EXERCISE GOAL
Restate, word for word, each record that follows.

RECORDS SUPPLIED
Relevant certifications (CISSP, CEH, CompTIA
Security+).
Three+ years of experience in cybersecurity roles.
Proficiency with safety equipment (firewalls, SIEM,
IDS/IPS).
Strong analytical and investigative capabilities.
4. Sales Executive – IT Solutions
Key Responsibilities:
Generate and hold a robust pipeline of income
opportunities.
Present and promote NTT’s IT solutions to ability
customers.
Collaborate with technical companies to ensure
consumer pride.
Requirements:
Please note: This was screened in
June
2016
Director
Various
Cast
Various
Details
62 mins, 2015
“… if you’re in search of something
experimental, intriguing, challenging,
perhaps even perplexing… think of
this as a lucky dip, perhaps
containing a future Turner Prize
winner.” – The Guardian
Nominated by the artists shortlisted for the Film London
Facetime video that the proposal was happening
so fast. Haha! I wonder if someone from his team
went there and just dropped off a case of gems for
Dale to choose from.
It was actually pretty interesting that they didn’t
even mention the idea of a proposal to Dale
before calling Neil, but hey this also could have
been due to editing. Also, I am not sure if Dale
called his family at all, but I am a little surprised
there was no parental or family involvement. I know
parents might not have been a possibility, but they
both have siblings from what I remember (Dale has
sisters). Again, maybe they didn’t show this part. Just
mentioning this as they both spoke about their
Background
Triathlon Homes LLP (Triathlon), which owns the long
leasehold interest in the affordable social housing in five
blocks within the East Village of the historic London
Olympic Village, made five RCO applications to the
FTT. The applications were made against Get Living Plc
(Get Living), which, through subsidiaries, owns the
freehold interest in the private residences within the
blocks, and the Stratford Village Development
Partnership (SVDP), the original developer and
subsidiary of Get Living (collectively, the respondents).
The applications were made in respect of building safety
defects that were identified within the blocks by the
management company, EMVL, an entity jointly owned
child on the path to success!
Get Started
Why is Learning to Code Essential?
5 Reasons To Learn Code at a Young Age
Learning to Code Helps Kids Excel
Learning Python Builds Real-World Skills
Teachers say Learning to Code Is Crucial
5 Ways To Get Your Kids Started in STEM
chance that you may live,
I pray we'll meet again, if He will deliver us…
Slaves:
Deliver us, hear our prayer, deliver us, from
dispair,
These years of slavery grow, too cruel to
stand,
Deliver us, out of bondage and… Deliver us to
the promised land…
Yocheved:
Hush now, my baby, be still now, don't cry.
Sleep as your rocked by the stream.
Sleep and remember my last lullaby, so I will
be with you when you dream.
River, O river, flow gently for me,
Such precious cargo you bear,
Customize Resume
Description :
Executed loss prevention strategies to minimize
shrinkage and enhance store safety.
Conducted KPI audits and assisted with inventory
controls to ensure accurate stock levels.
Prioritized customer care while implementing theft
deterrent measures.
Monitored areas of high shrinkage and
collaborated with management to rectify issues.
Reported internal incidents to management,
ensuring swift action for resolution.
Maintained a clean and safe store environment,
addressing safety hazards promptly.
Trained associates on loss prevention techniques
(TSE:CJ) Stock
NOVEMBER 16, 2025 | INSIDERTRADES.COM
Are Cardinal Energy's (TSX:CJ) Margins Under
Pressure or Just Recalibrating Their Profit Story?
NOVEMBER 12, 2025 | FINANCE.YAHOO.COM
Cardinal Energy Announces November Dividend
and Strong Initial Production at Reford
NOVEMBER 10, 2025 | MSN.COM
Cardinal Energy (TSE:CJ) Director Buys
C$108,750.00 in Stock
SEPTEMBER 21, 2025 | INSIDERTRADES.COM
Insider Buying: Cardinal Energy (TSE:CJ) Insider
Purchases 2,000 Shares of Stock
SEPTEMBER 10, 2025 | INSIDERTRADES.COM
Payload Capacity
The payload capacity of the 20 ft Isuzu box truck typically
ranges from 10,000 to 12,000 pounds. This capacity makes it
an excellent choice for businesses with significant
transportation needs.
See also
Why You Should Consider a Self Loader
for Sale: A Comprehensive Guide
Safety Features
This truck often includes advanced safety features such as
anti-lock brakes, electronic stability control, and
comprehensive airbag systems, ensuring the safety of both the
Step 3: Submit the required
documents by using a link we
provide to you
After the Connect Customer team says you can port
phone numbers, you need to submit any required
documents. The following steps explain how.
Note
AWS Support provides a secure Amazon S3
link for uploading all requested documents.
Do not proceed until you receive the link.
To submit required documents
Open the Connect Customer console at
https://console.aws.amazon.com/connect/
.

SOLVED PROBLEM
Relevant certifications (CISSP, CEH, CompTIA
Security+).
Three+ years of experience in cybersecurity roles.
Proficiency with safety equipment (firewalls, SIEM,
IDS/IPS).
Strong analytical and investigative capabilities.
4. Sales Executive – IT Solutions
Key Responsibilities:
Generate and hold a robust pipeline of income
opportunities.
Present and promote NTT’s IT solutions to ability
customers.
Collaborate with technical companies to ensure
consumer pride.
Requirements:
Please note: This was screened in
June
2016
Director
Various
Cast
Various
Details
62 mins, 2015
“… if you’re in search of something
experimental, intriguing, challenging,
perhaps even perplexing… think of
this as a lucky dip, perhaps
containing a future Turner Prize
winner.” – The Guardian
Nominated by the artists shortlisted for the Film London
Facetime video that the proposal was happening
so fast. Haha! I wonder if someone from his team
went there and just dropped off a case of gems for
Dale to choose from.
It was actually pretty interesting that they didn’t
even mention the idea of a proposal to Dale
before calling Neil, but hey this also could have
been due to editing. Also, I am not sure if Dale
called his family at all, but I am a little surprised
there was no parental or family involvement. I know
parents might not have been a possibility, but they
both have siblings from what I remember (Dale has
sisters). Again, maybe they didn’t show this part. Just
mentioning this as they both spoke about their
Background
Triathlon Homes LLP (Triathlon), which owns the long
leasehold interest in the affordable social housing in five
blocks within the East Village of the historic London
Olympic Village, made five RCO applications to the
FTT. The applications were made against Get Living Plc
(Get Living), which, through subsidiaries, owns the
freehold interest in the private residences within the
blocks, and the Stratford Village Development
Partnership (SVDP), the original developer and
subsidiary of Get Living (collectively, the respondents).
The applications were made in respect of building safety
defects that were identified within the blocks by the
management company, EMVL, an entity jointly owned
child on the path to success!
Get Started
Why is Learning to Code Essential?
5 Reasons To Learn Code at a Young Age
Learning to Code Helps Kids Excel
Learning Python Builds Real-World Skills
Teachers say Learning to Code Is Crucial
5 Ways To Get Your Kids Started in STEM
chance that you may live,
I pray we'll meet again, if He will deliver us…
Slaves:
Deliver us, hear our prayer, deliver us, from
dispair,
These years of slavery grow, too cruel to
stand,
Deliver us, out of bondage and… Deliver us to
the promised land…
Yocheved:
Hush now, my baby, be still now, don't cry.
Sleep as your rocked by the stream.
Sleep and remember my last lullaby, so I will
be with you when you dream.
River, O river, flow gently for me,
Such precious cargo you bear,
Customize Resume
Description :
Executed loss prevention strategies to minimize
shrinkage and enhance store safety.
Conducted KPI audits and assisted with inventory
controls to ensure accurate stock levels.
Prioritized customer care while implementing theft
deterrent measures.
Monitored areas of high shrinkage and
collaborated with management to rectify issues.
Reported internal incidents to management,
ensuring swift action for resolution.
Maintained a clean and safe store environment,
addressing safety hazards promptly.
Trained associates on loss prevention techniques
(TSE:CJ) Stock
NOVEMBER 16, 2025 | INSIDERTRADES.COM
Are Cardinal Energy's (TSX:CJ) Margins Under
Pressure or Just Recalibrating Their Profit Story?
NOVEMBER 12, 2025 | FINANCE.YAHOO.COM
Cardinal Energy Announces November Dividend
and Strong Initial Production at Reford
NOVEMBER 10, 2025 | MSN.COM
Cardinal Energy (TSE:CJ) Director Buys
C$108,750.00 in Stock
SEPTEMBER 21, 2025 | INSIDERTRADES.COM
Insider Buying: Cardinal Energy (TSE:CJ) Insider
Purchases 2,000 Shares of Stock
SEPTEMBER 10, 2025 | INSIDERTRADES.COM
Payload Capacity
The payload capacity of the 20 ft Isuzu box truck typically
ranges from 10,000 to 12,000 pounds. This capacity makes it
an excellent choice for businesses with significant
transportation needs.
See also
Why You Should Consider a Self Loader
for Sale: A Comprehensive Guide
Safety Features
This truck often includes advanced safety features such as
anti-lock brakes, electronic stability control, and
comprehensive airbag systems, ensuring the safety of both the
Step 3: Submit the required
documents by using a link we
provide to you
After the Connect Customer team says you can port
phone numbers, you need to submit any required
documents. The following steps explain how.
Note
AWS Support provides a secure Amazon S3
link for uploading all requested documents.
Do not proceed until you receive the link.
To submit required documents
Open the Connect Customer console at
https://console.aws.amazon.com/connect/
.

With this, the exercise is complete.